■ **Information provided**
◇ ◇ ◇ ◇ ◇

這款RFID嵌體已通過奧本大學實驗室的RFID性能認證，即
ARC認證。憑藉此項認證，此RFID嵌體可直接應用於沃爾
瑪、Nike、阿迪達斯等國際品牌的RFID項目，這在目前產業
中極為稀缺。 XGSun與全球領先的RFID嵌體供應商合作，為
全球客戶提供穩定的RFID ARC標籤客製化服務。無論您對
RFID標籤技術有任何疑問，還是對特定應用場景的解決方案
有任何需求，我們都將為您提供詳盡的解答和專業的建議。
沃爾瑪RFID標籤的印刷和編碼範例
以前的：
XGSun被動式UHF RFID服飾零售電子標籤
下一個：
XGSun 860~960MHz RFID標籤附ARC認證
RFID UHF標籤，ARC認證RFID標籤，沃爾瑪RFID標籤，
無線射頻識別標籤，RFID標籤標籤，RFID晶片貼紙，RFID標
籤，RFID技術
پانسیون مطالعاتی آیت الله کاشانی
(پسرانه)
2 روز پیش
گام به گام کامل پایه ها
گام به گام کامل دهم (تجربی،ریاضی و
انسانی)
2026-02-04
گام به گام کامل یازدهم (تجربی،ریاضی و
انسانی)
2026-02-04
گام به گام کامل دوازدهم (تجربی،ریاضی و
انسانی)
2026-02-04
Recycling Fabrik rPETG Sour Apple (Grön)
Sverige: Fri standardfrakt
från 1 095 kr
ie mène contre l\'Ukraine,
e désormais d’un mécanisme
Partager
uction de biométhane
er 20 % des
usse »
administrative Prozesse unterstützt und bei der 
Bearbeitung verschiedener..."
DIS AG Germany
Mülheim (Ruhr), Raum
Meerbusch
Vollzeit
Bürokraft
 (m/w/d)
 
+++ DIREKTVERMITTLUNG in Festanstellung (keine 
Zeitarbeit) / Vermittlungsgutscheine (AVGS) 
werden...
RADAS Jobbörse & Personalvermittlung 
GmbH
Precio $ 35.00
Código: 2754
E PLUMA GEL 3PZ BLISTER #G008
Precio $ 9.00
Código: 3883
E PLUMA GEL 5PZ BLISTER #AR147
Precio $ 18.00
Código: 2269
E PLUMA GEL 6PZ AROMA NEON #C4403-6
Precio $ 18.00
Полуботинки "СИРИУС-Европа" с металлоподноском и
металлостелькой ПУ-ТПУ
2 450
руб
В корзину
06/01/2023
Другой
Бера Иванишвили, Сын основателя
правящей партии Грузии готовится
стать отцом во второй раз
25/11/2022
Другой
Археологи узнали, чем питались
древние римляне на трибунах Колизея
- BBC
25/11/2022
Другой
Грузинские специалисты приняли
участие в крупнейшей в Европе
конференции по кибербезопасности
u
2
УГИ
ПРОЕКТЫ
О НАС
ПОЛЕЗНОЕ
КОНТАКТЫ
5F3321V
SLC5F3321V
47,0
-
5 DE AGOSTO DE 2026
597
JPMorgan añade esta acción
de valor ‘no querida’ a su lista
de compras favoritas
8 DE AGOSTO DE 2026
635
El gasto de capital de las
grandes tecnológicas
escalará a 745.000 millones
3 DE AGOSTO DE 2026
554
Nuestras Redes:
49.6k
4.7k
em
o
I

◇ ◇ ◇ ◇ ◇

■ **Task description**
Each entry above is to be copied out exactly as written.

■ **Completed task**
這款RFID嵌體已通過奧本大學實驗室的RFID性能認證，即
ARC認證。憑藉此項認證，此RFID嵌體可直接應用於沃爾
瑪、Nike、阿迪達斯等國際品牌的RFID項目，這在目前產業
中極為稀缺。 XGSun與全球領先的RFID嵌體供應商合作，為
全球客戶提供穩定的RFID ARC標籤客製化服務。無論您對
RFID標籤技術有任何疑問，還是對特定應用場景的解決方案
有任何需求，我們都將為您提供詳盡的解答和專業的建議。
沃爾瑪RFID標籤的印刷和編碼範例
以前的：
XGSun被動式UHF RFID服飾零售電子標籤
下一個：
XGSun 860~960MHz RFID標籤附ARC認證
RFID UHF標籤，ARC認證RFID標籤，沃爾瑪RFID標籤，
無線射頻識別標籤，RFID標籤標籤，RFID晶片貼紙，RFID標
籤，RFID技術
پانسیون مطالعاتی آیت الله کاشانی
(پسرانه)
2 روز پیش
گام به گام کامل پایه ها
گام به گام کامل دهم (تجربی،ریاضی و
انسانی)
2026-02-04
گام به گام کامل یازدهم (تجربی،ریاضی و
انسانی)
2026-02-04
گام به گام کامل دوازدهم (تجربی،ریاضی و
انسانی)
2026-02-04
Recycling Fabrik rPETG Sour Apple (Grön)
Sverige: Fri standardfrakt
från 1 095 kr
ie mène contre l\'Ukraine,
e désormais d’un mécanisme
Partager
uction de biométhane
er 20 % des
usse »
administrative Prozesse unterstützt und bei der 
Bearbeitung verschiedener..."
DIS AG Germany
Mülheim (Ruhr), Raum
Meerbusch
Vollzeit
Bürokraft
 (m/w/d)
 
+++ DIREKTVERMITTLUNG in Festanstellung (keine 
Zeitarbeit) / Vermittlungsgutscheine (AVGS) 
werden...
RADAS Jobbörse & Personalvermittlung 
GmbH
Precio $ 35.00
Código: 2754
E PLUMA GEL 3PZ BLISTER #G008
Precio $ 9.00
Código: 3883
E PLUMA GEL 5PZ BLISTER #AR147
Precio $ 18.00
Código: 2269
E PLUMA GEL 6PZ AROMA NEON #C4403-6
Precio $ 18.00
Полуботинки "СИРИУС-Европа" с металлоподноском и
металлостелькой ПУ-ТПУ
2 450
руб
В корзину
06/01/2023
Другой
Бера Иванишвили, Сын основателя
правящей партии Грузии готовится
стать отцом во второй раз
25/11/2022
Другой
Археологи узнали, чем питались
древние римляне на трибунах Колизея
- BBC
25/11/2022
Другой
Грузинские специалисты приняли
участие в крупнейшей в Европе
конференции по кибербезопасности
u
2
УГИ
ПРОЕКТЫ
О НАС
ПОЛЕЗНОЕ
КОНТАКТЫ
5F3321V
SLC5F3321V
47,0
-
5 DE AGOSTO DE 2026
597
JPMorgan añade esta acción
de valor ‘no querida’ a su lista
de compras favoritas
8 DE AGOSTO DE 2026
635
El gasto de capital de las
grandes tecnológicas
escalará a 745.000 millones
3 DE AGOSTO DE 2026
554
Nuestras Redes:
49.6k
4.7k
em
o
I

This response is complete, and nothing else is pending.